Stored entries:
-- Opening Marker --

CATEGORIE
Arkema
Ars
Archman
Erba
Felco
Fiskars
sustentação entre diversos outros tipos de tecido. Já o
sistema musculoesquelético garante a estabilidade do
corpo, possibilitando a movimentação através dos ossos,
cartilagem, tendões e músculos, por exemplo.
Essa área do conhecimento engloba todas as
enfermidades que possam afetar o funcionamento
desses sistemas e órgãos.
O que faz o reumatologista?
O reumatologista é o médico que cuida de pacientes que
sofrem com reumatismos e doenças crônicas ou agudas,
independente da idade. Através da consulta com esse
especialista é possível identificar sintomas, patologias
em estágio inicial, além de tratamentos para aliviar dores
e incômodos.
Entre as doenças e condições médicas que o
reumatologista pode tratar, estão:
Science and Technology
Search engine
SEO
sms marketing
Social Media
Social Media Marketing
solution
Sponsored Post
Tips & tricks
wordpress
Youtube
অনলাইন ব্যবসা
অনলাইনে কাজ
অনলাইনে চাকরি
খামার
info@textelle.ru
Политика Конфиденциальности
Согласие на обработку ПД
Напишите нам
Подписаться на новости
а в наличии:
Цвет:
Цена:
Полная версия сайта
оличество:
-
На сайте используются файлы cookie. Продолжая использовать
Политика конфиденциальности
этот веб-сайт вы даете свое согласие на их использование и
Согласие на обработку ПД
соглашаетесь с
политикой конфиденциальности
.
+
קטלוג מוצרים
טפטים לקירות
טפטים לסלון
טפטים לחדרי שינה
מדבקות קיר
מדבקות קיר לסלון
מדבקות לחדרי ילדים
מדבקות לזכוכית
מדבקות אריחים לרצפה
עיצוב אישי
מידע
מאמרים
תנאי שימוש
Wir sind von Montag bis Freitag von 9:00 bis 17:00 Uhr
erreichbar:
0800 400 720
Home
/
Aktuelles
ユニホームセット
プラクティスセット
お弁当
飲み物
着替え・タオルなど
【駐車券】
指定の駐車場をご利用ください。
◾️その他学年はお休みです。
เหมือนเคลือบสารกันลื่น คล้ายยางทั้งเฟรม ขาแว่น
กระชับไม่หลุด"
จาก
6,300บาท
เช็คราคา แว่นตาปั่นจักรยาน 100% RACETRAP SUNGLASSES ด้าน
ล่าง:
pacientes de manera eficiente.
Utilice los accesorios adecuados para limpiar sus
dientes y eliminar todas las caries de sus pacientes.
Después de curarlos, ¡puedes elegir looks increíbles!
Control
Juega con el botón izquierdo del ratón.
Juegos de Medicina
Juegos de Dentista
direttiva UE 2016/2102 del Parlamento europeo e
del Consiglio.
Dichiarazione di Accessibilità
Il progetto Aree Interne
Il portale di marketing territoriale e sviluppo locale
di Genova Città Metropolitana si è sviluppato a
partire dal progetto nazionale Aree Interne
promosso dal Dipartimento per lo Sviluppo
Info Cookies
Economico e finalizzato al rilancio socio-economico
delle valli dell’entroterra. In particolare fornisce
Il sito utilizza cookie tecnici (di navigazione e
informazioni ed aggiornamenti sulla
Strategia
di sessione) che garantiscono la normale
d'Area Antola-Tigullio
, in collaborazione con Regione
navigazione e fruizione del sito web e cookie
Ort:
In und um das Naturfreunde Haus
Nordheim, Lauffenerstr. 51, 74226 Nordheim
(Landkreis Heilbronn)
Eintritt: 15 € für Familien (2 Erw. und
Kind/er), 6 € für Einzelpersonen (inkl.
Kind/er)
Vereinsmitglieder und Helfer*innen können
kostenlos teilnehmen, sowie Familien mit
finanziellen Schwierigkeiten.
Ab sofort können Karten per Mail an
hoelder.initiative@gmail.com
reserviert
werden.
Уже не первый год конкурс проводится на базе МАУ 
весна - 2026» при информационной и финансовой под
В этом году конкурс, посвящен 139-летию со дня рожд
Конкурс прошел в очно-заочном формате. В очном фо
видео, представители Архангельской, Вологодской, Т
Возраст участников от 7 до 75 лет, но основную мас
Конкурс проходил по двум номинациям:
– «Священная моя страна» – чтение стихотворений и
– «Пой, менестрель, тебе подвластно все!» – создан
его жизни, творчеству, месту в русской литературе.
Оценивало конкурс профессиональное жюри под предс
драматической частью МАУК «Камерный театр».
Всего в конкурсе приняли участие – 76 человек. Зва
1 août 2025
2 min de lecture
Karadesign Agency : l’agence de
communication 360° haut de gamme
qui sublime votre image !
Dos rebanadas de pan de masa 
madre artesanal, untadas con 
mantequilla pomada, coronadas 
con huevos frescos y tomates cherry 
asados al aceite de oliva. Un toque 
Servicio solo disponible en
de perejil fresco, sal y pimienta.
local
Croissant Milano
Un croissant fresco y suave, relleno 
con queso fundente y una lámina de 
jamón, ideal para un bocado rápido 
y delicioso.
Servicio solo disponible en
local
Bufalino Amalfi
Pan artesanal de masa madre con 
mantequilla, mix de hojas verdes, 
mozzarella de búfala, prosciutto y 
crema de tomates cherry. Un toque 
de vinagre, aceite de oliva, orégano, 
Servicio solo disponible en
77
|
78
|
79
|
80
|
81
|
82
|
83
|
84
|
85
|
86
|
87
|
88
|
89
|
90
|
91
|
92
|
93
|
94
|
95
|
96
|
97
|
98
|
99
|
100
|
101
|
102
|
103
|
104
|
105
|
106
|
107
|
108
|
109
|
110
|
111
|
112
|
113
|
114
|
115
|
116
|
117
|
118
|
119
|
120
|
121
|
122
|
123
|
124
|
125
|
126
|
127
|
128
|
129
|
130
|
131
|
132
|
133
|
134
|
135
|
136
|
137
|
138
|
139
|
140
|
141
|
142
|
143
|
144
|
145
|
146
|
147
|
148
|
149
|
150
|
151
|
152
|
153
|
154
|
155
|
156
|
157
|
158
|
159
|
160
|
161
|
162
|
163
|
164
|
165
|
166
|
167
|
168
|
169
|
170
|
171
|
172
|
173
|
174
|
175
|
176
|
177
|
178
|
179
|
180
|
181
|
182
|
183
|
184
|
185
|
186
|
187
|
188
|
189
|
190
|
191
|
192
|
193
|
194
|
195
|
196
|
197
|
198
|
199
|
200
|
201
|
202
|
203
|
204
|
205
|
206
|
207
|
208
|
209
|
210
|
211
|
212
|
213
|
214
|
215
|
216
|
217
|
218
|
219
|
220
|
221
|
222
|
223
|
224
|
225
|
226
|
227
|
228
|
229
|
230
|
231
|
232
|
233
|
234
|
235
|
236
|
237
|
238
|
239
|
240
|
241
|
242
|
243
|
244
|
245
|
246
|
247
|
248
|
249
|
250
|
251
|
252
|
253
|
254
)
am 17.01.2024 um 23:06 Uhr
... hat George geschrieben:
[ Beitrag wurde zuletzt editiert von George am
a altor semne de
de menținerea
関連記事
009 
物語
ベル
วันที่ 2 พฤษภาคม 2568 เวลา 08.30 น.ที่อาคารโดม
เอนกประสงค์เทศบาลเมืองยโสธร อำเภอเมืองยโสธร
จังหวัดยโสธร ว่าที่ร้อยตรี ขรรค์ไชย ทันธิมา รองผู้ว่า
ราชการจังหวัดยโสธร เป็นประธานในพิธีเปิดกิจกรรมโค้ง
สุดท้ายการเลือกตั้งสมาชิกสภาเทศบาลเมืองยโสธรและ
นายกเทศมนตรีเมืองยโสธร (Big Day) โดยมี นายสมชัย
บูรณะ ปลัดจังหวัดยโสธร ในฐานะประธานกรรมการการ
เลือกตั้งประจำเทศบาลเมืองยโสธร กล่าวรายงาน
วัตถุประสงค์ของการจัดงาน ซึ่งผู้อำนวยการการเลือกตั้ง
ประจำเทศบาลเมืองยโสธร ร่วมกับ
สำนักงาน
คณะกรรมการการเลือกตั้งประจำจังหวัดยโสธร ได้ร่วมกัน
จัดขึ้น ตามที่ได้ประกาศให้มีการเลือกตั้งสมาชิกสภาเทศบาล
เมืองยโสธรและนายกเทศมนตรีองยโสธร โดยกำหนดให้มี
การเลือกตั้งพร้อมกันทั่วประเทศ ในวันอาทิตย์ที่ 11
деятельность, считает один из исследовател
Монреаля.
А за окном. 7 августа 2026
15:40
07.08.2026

-- Closing Marker --

> The problem: Search the entries for the word "aceite" and gather every line where it appears.

> Solution to this problem:
asados al aceite de oliva. Un toque 
de vinagre, aceite de oliva, orégano, 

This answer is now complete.